Work task: Somewhere below is a line with "What do you see at coordinates (559, 2535)" and, later, a line with "The image size is (363, 2576)."; repeat those two lines and all the lines between them, exactly as they are.
*** Opening Source data ***
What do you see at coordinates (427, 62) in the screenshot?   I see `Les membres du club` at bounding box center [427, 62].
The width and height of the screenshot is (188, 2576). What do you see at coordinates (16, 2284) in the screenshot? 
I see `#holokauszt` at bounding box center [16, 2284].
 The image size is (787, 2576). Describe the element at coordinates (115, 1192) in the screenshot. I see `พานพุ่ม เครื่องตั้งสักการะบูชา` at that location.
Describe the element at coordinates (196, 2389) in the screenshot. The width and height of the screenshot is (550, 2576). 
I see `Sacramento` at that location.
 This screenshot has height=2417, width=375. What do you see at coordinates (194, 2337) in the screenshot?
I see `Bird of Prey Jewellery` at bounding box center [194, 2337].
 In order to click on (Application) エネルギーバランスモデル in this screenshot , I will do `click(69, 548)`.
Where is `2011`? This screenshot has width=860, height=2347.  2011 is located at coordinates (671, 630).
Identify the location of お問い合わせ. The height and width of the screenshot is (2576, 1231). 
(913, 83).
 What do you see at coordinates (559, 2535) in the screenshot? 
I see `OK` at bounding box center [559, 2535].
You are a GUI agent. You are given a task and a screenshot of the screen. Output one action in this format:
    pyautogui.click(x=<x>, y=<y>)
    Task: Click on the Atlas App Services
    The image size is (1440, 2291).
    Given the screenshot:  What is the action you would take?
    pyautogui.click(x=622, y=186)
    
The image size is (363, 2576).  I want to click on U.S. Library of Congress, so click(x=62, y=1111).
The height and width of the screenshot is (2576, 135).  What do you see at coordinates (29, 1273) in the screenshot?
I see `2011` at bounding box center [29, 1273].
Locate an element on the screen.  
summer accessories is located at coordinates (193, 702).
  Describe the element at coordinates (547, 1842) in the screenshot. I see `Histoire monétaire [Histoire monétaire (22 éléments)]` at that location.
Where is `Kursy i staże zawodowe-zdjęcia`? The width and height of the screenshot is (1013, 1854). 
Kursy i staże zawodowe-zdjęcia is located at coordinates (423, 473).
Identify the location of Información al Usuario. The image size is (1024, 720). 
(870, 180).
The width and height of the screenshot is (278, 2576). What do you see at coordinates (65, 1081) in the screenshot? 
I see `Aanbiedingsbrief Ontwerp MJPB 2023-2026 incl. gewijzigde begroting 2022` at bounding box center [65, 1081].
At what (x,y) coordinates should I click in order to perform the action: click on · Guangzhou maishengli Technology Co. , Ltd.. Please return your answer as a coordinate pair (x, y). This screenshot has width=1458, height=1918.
*** Closing Source data ***
Your solution:
 What do you see at coordinates (559, 2535) in the screenshot? 
I see `OK` at bounding box center [559, 2535].
You are a GUI agent. You are given a task and a screenshot of the screen. Output one action in this format:
    pyautogui.click(x=<x>, y=<y>)
    Task: Click on the Atlas App Services
    The image size is (1440, 2291).
    Given the screenshot:  What is the action you would take?
    pyautogui.click(x=622, y=186)
    
The image size is (363, 2576).  I want to click on U.S. Library of Congress, so click(x=62, y=1111).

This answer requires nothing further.